На прошлых Чеховских фестивалях Антон Палыч был не гостем, а полноправным хозяином театрального праздника. В Москве насаждались густые "Вишневые сады" и слетались стаи "Чаек" со всех концов Европы. На нынешнем Чеховском, если не считать нескольких местных московских спектаклей, за свадебного генерала этого театрального смотра, чьи символические шляпа и пенсне красуются на фестивальной эмблеме, пришлось отвечать одному спектаклю из Белоруссии. Да и в том — ни одного чеховского слова. Впрочем, никаких других слов в нем тоже нет. "Больше чем дождь" — это пластические вариации на темы "Чайки". В анонсе спектакля говорится, что это сиквел знаменитой пьесы. Режиссер Павел Адамчиков решил представить, что было бы, если б Костя Треплев в финале не застрелился. Оказывается, было бы все то же самое: страдания, метания и сложные любовные тригонометрические фигуры. Семен любит Машу, Маша любит Костю, Костя — Нину, Нина — Борю, Боря вообще никого не любит, но волочится за Ириной. Все эти любовные параболы и гиперболы господин Адамчиков последовательно изложил в нехитрых танцевальных па, даже не претендующих на звание современной хореографии.
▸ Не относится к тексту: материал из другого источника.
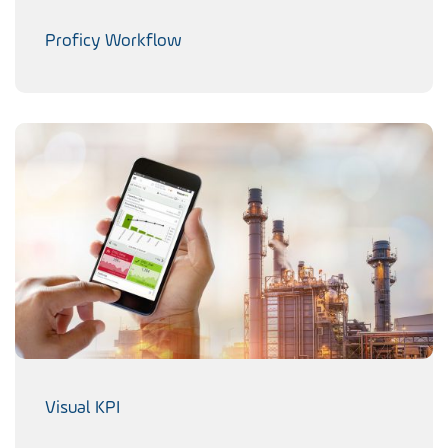
Proficy Workflow
Visual KPI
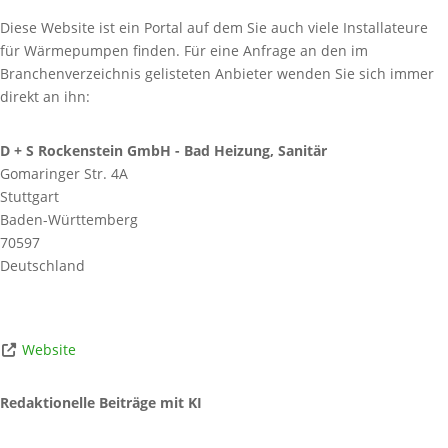
Diese Website ist ein Portal auf dem Sie auch viele Installateure
für Wärmepumpen finden. Für eine Anfrage an den im
Branchenverzeichnis gelisteten Anbieter wenden Sie sich immer
direkt an ihn:
D + S Rockenstein GmbH - Bad Heizung, Sanitär
Gomaringer Str. 4A
Stuttgart
Baden-Württemberg
70597
Deutschland
Website
Redaktionelle Beiträge mit KI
Сюжет этой молчаливой миниатюры построен на известной игре. В начале спектакля все герои сидят на стульях. После каждого страстного дуэта очередной объект любви выбрасывает один стул за сцену, и отвергнутый влюбленный с побитым видом покидает этот танцевальный ринг. А кто не уходит сам, как, например, пижон Тригорин, того с шумом спускают с воображаемой лестницы. В результате на сцене остается один бесстрастный и безымянный персонаж, наверное, Дорн или Сорин, и вся компания начинает охотиться за его стулом, пока и тот не разлетится в щепки.
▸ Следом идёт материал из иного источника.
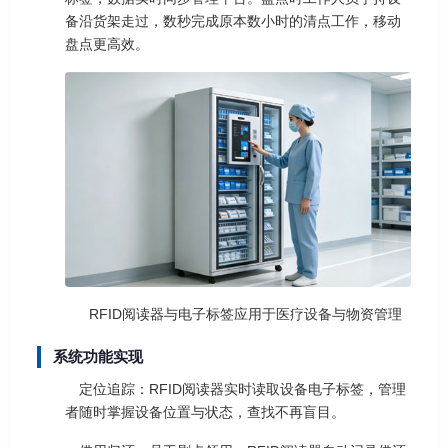
备沿货架走过，数秒完成原本数小时的清点工作，移动
盘点更高效。
RFID阅读器与电子标签应用于医疗设备与物资管理
系统功能实现
定位追踪：RFID阅读器实时读取设备电子标签，管理
者随时掌握设备位置与状态，查找不再盲目。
Идея этого глубокомысленного этюда примерно такова: хватит париться, господа! Хватит судорожно хвататься друг за друга и делить кавалеров. Оставьте свои интеллигентские мучения, забейте на все, выкурите по сигаретке и айда под дождь. Тот самый, который больше чем дождь и льется из-под колосников задумчивой мелодией саксофона. Он очистит вас от всех ненужных мыслей, желаний и страданий, и будете вы чисты и безмятежны, как индусы на утренней молитве.
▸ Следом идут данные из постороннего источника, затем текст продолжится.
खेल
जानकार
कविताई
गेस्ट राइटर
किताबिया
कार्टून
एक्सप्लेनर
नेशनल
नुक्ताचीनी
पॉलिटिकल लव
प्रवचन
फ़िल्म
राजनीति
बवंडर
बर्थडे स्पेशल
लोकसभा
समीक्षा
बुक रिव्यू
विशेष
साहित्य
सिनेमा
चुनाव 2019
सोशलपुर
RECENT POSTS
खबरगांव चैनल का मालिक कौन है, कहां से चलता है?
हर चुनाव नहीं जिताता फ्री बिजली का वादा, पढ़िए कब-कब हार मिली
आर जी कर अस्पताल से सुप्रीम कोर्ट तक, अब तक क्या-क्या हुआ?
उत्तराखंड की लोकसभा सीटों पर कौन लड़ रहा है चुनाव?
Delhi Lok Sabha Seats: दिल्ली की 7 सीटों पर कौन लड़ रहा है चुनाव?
Актеры верят Павлу Адамчикову. Они страдают очень серьезно, танцуют страстно, а потом старательно изображают просветление. Сам режиссер, играющий Костю Треплева, как и полагается настоящему художнику, суров и сдержан в эмоциях. Зато он виртуозно владеет стулом, вертит его так и сяк за одну ножку и выделывает на нем разные акробатические трюки. Вероятно, демонстрируя таким образом высокое писательское мастерство и вместе с тем беспокойную душу своего героя.
Вся эта художественная самодеятельность эпохи детей цветов, конечно, очаровательна. Но непонятно, какое отношение она имеет к Чехову и к международному Чеховскому фестивалю.